You dropped a very important factor of three in going from y=ln(x^3-3x^2+3x-1) to x=ln(y^3-y^2+3y-1).tg43fly said:y=ln(x^3-3x^2+3x-1)
x=ln(y^3-y^2+3y-1)
e^x=(y^3-y^2+3y-1)
Those factors of three should suggest something. Hint:Look at Pascal's triangle.i looked around for inverse of cubic functions and i found a monster of a formula:
http://www.math.vanderbilt.edu/~schectex/courses/cubic/
i really hope i missed something to find the inverse
An inverse for a cubic function is a function that can reverse the effects of the original cubic function. It is also known as the inverse cubic function.
To find the inverse for a cubic function, you can follow these steps:
1. Write the cubic function in the form of y = ax^3 + bx^2 + cx + d.
2. Replace y with x and x with y.
3. Solve for y.
4. The resulting equation is the inverse for the cubic function.
The domain of an inverse cubic function is the range of the original cubic function, and the range of an inverse cubic function is the domain of the original cubic function.

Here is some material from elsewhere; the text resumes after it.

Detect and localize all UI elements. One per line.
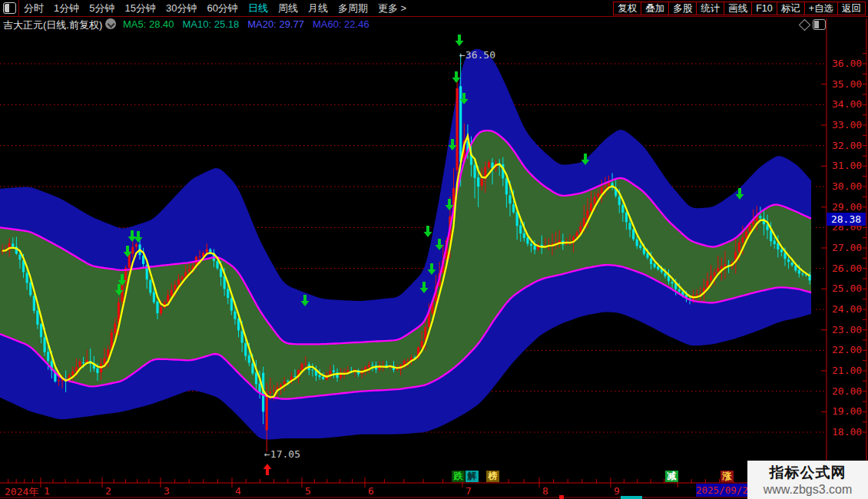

An inverse cubic function is the reflection of the original cubic function over the line y = x. This means that the input and output values of the two functions are switched.
Understanding inverse for cubic functions can help in solving complex problems involving cubic functions. It can also be useful in graphing and analyzing cubic functions, as well as in real-life applications such as engineering and physics.